BAGHDAD -- The walls were still splattered with blood and pieces of flesh as Iraqi Christians celebrated Mass on Sunday in the church that just a week before had been the scene of a horrific bloodbath in which dozens died.
Parishioners holding candles and wearing black gathered in Baghdad's Our Lady of Salvation church, which had been stripped bare of pews and still bore bullet holes along its walls, while overhead the chandeliers and ceilings were stained with blood.
Islamic militants took about 120 parishioners hostage last Sunday in the worst attack against the country's Christian minority since the 2003-U.S. led invasion unleashed a torrent of violence across the country. By the end of the evening, 58 people were dead.
Father Mukhlis, who led the shellshocked congregation in prayer Sunday, began the Mass by saying they will pray for the victims of the assault and for the attackers alike.
"We will perform a strange kind of prayer, because Christ tell us: 'Love your enemies,"' Mukhlis said. "We will pray for those who assaulted our church and shed the blood of our martyrs."
At the Mass, the congregants read verses from the Bible and laid out candles in the shape of a cross on the church floor, along with the names of those who died. At the front of the church were photos of the two priests killed in the attack.
Mukhlis called the two priests martyrs. At least one of the them was shot execution-style on the church floor.
"Father Thair was standing right here and told the attackers: Kill me, not the families and children,"' Mukhlis said pointing at the altar.
Evet Gabriel, a worshippers attending the Sunday's Mass was struggling with forgiveness as she try to comprehend the assailants' motivations for storming the church, holding worshippers hostage, killing one of her relatives and injuring his wife.
"They were merciless, and what did they gain from this act?" Gabriel asked. She said the attackers shot her relative in the head while he was lay over his daughter to protect her.
Even for a nation used to daily violence after years of war, the church killings at the hands of militants shocked Iraqis. Grieving and afraid, some Iraqi Christians were saying they may now join what Catholic officials estimate is more than 1 million fellow worshippers who have fled the country since the 2003 fall of Saddam Hussein's regime.
Iraq's top Catholic prelate, Chaldean Cardinal Emmanuel III Delly has encouraged the country's remaining 1.5 million Christians to stay in the country. He called on the authorities for more protection and police and over the past week there has been a boosted military presence around the Baghdad's churches.
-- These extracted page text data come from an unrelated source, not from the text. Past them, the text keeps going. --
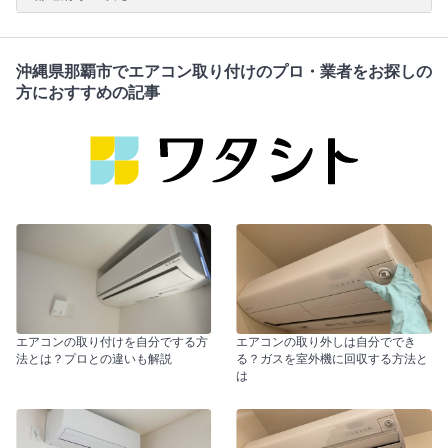
沖縄県那覇市でエアコン取り付けのプロ・業者をお探しの
方におすすめの記事
エアコンの取り付けを自分でする方
エアコンの取り外しは自分ででき
法とは？プロとの違いも解説
る？ガスを室外機に回収する方法と
は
However, Mukhlis told the congregation that the fate of Iraq's Christian community is not in the hands of the country's leadership or its security forces.
"No politician, no state and no body else can protect us," Mukhlis said. "Only God can protect us."
In London, a senior Iraqi Christian said members of Iraq's religious minority should leave the country to escape violence directed at their community.
Archbishop Athanasios Dawood said it appeared certain that insurgents were deliberately targeting church services.
"If they stay they will be finished -- one by one," he told BBC television after delivering a service at London's Syrian Orthodox Church urging Christians to flee his native Iraq.
He said Christian may be safe "if there is a change of regime in Iraq and there is a new government ... but if there is no protection, then our people should emigrate from Iraq."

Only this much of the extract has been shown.